ぼくと目の見えない内田さんがであったはなし
児童文学評論家として活躍中の赤木かん子先生のLLブック。
【内容】
目の見えない人が、街で感じていることって…?
主人公の少年が自販機の前で出会ったのは、全盲の「内田さん」。コーヒーのボタン探しを手伝ったことをきっかけに、普段どんなふうに街を歩き、どんなことに困っているかを教えてもらいます。全盲の方と知り合いになる機会がなかった人に、実在の視覚障害者の体験を伝えます。
【この本をお読みになるかたへ】
マイクロアグレッション、ということばがあります。相手をバカにしてやろう、とか、いじめてやろう、と思って言うのではない“無意識の差別”という意味です。言ったほうは自分が悪いことをしている、などとは思っていません。でも、言われたほうはたいへん苦しくなります。

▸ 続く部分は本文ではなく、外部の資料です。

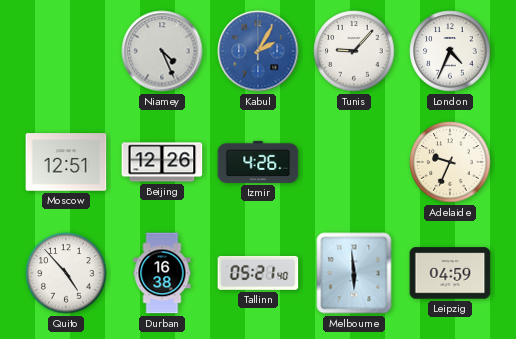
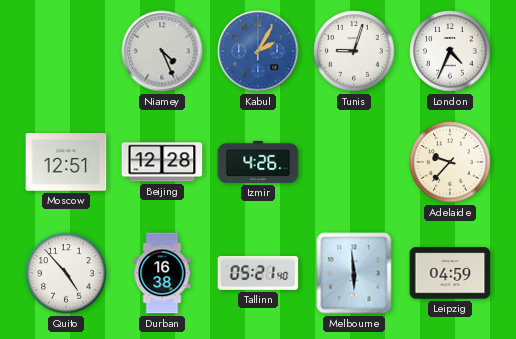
Tunis: 9:07 -> 9:03
Beijing: 12:26 -> 12:28
Adelaide: 9:34 -> 9:37
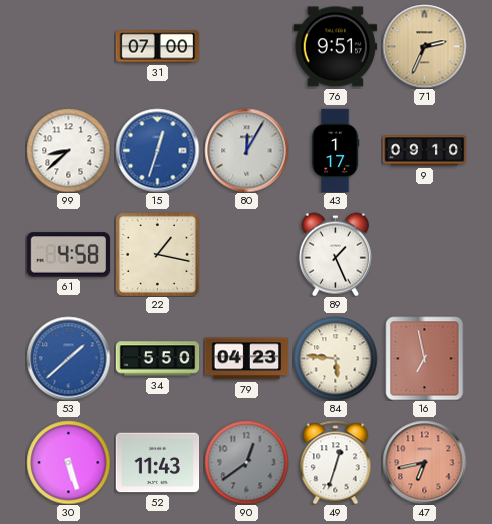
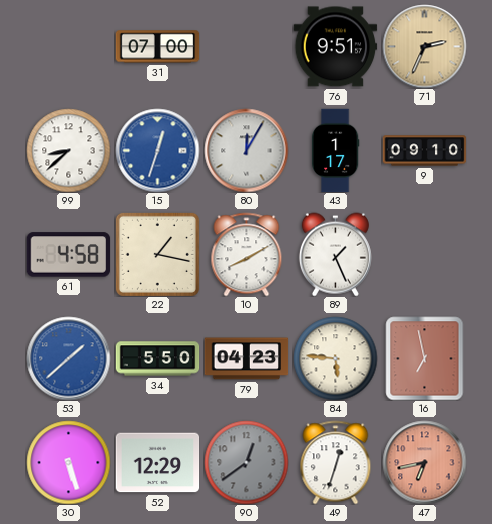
10: none -> 8:10
52: 11:43 -> 12:29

だって、言った人は悪気があって言っているわけではないというのはわかりますから、傷ついた、と言ってもいいのか、とためらってしまうからです。
言われて傷つく自分のほうが考えすぎなのかなぁ、と思ってしまいます。でも、確かに痛かったのに……。
この本の6ページの先生は「目の見えない人がいたらお手伝いしましょう」と言っています。このことばに、えっ? と思いますか? これが、マイクロアグレッションです。

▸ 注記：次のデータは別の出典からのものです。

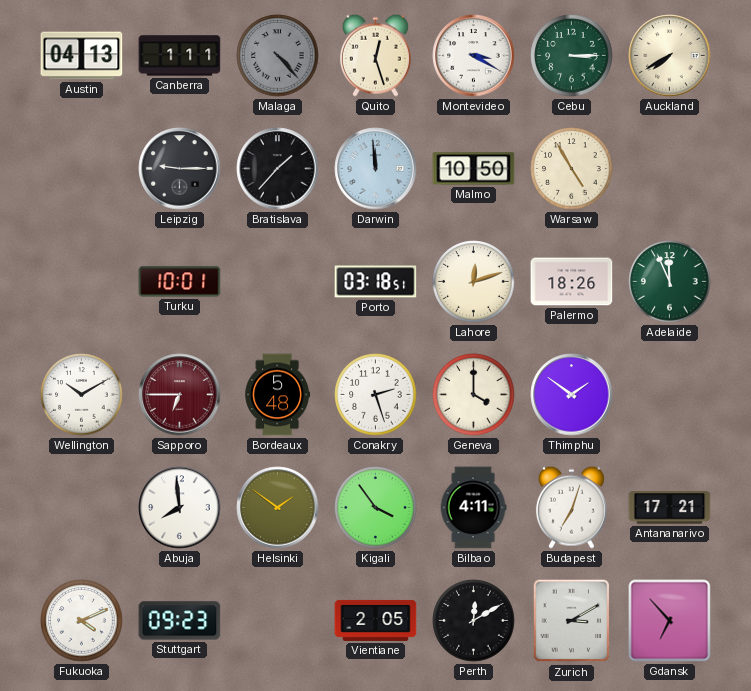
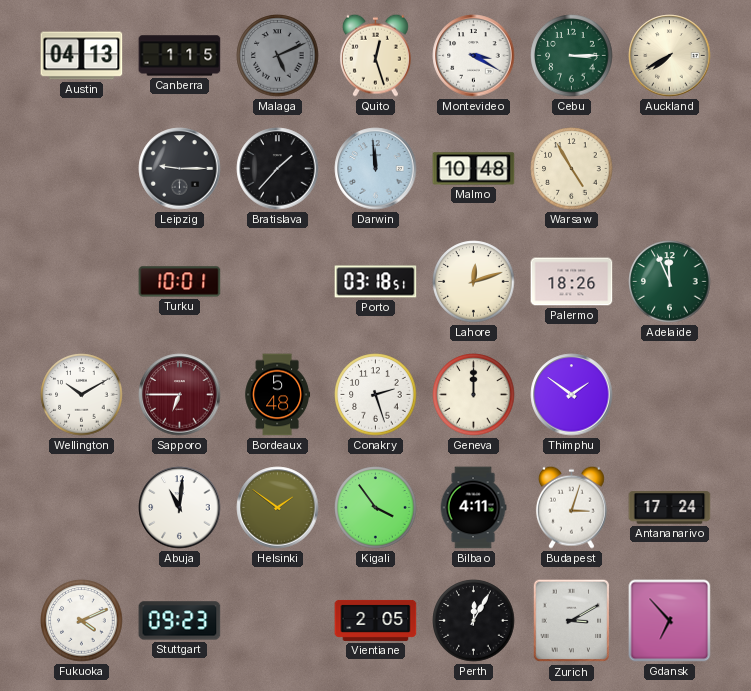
Canberra: 1:11 -> 1:15
Malaga: 4:23 -> 5:11
Malmo: 10:50 -> 10:48
Geneva: 4:00 -> 12:00
Abuja: 7:59 -> 11:01
Budapest: 7:03 -> 3:03
Antananarivo: 17:21 -> 17:24
Perth: 12:10 -> 12:05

この先生は、目が見えない人は全員困っているはず、と自分がそう言っているとは気がつかないで言っているわけですが、目の見えない人がいつもいつも全員困っているわけではないでしょう。
目の見えない人=困っている人 というのはマイクロアグレッションなのです。
目が見えていても見えなくても、困っている人は困っている、困っていない人は困っていない……。
この本の主人公、佐藤くんは、先生のことばを聞いて、ちょっと変な気持ちになりました。でも、それがなぜなのかはその時はわかりませんでした。この本は、もちろん目の見えない人にあったときになんて言えばいいのか、についてのお話なのですが、同時に佐藤くんが内田さんに会って、「初めに困っているかどうか見て!」と言われて、そっか、そうだよね、とちょっとスッキリする物語でもあるのです。(著者:赤木かん子)
作 | 赤木かんこ |
絵 | 濱口瑛士 |
発行日 | 2021/4/30 |
ISBN | 978-4-86596-405-9 |
発行元 | 社会福祉法人埼玉福祉会 |
サイズ | 菊版変形 |
ページ数 | 40P |
<赤木かん子>
児童文学評論家。1984 年「本の探偵」でデビュー。
以来、子どもの本を中心に本や文化の紹介、書評、講演など、幅広い分野で活躍中。
図書館の改善運動にも積極的で、特に小中学校の図書館の活性化にも努めている
赤木かん子ホームぺージhttp://www.akagikanko.net/
<挿絵画家 濱口瑛士>
画家。2002年東京世田谷区生まれ。「異才発掘プロジェクトROCKET」第1期スカラー候補生。
3歳ごろから絵を描き始める。ディスレクシアのため文字を書くことを苦手とするが、言語IQは133あり、物語を作ることも得意。